Laksam () is an upazila of Comilla District in the Division of Chittagong, Bangladesh. Laksam is widely known as the birthplace of Nawab Faizunnesa Chowdhurani.

History 
Laksam was made into an upazila in 1983. On 6 April 1971 more than 200 people were killed by Pakistani army at Ajgara Bazar during the Bangladesh Liberation war. The Pakistan army was defeated on 12 December 1971 in the upazila. During the course of the war, 17 freedom fighters died along with numerous Pakistani soldiers. The upazila has experienced a water crisis due to arsenic in the groundwater.

Geography
Laksam Upazila has an area of . It is bounded by Comilla Sadar and Barura upazilas on the north, Chatkhil, Begumganj and Senbagh upazilas on the south, Nangalkot and Chauddagram upazilas on the east, Barura and Shahrasti upazilas on the west. The main rivers are Dakatia and Little Feni.

Places of interest

Kaliapur Pak Dharbar Sharif
3 domed Kazir Mosque; 
10 domed Nawab Bari Mosque;
Paschimgaon Nawab Bari;
3 domed Afrannesa Mosque (1869);
Atulchandra Zamidar Bari;
Sree Sree Jagannath Bari Devalaya;
Jagannath Dighi.

Administration 
Laksham Upazila is divided into Laksham Municipality and seven union parishads: Azgora, Bakoi, Gobindapur, Laksam Purba, Kandirpar, MudafarGonj, and Uttarda. The union parishads are subdivided into 136 mauzas and 178 villages.

Laksham Municipality is subdivided into 9 wards and 31 mahallas.

Transport
Laksam Railway Junction, on the Akhaura-Laksam-Chittagong Line, Laksam-Noakhali Line and Laksam-Chandpur Line is one of the two biggest junctions of Bangladesh. From here people go to Chandpur District, Noakhali District.

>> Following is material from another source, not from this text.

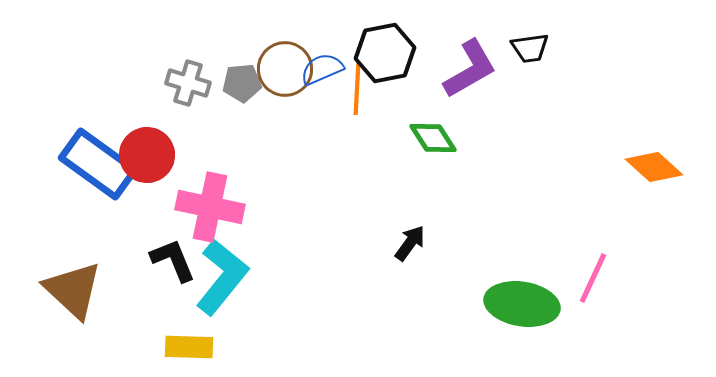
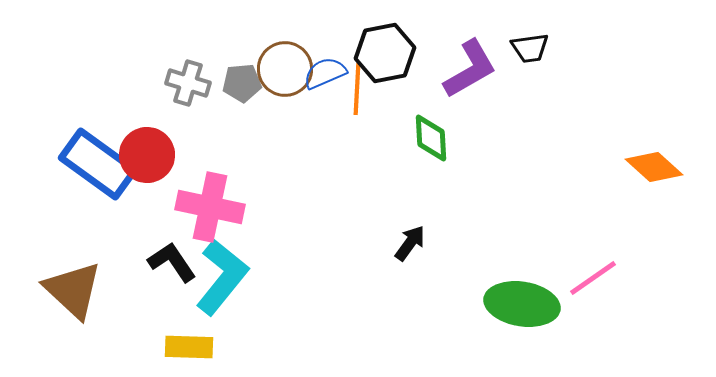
blue semicircle: moved 3 px right, 4 px down
green diamond: moved 2 px left; rotated 30 degrees clockwise
black L-shape: moved 1 px left, 2 px down; rotated 12 degrees counterclockwise
pink line: rotated 30 degrees clockwise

Extinct mediums of transport 
Motor launch, bullock drawn cart, palanquin, horse drawn carriage.

Rivers 

 Dakatia
 Choto Feni
 Curzon Canal

Fruits and crops 
Main fruits include jackfruit, litchi, mango, carambola. Main crops include paddy, wheat, potato, seasonal vegetables.

Notable residents
 Nawab Faizunnesa Chowdhurani, philanthropist and social worker, was born at Paschimgaon village, Pourva Laksam, in 1834.
 Muhammad Abdul Malek (born 1969), Islamic scholar, academic and researcher
 Muhammad Shamsul Haque, former Foreign Minister of Bangladesh
 Md. Tajul Islam, Minister of Local Government and Rural Development (2019–present), was elected from Laksham.
 Biplob Bhattacharjee, former goalkeeper and current goalkeeping coach of Bangladesh National Football Team

Education 

 Al Amin Institute (High school at Dargah Road, Paschimgaon)
 Nawab Faizunnesa and Badrunnesa Joint High School (also known as NFBN high school, situated at Paschimgaon, Laksam-Pouroshova)
 Laksam Government Pilot High School (High school at New Road)
 Nawab Fayzunesa Govt. College Laksam (Government college at Paschimgaon)
Laksam Pilot Girls High School

Sports 

 1st Division Football League
 Volleyball League is held every year
 Inter-union football competition and Inter-school various sports competitions

Newspapers 
Weekly Laksam, Weekly Laksam Barta, Weekly Alor Dishari, Weekly Somoyer Dorpon, Weekly Naxi Barta, Weekly Joy Kantha, Daily Torun Kantho.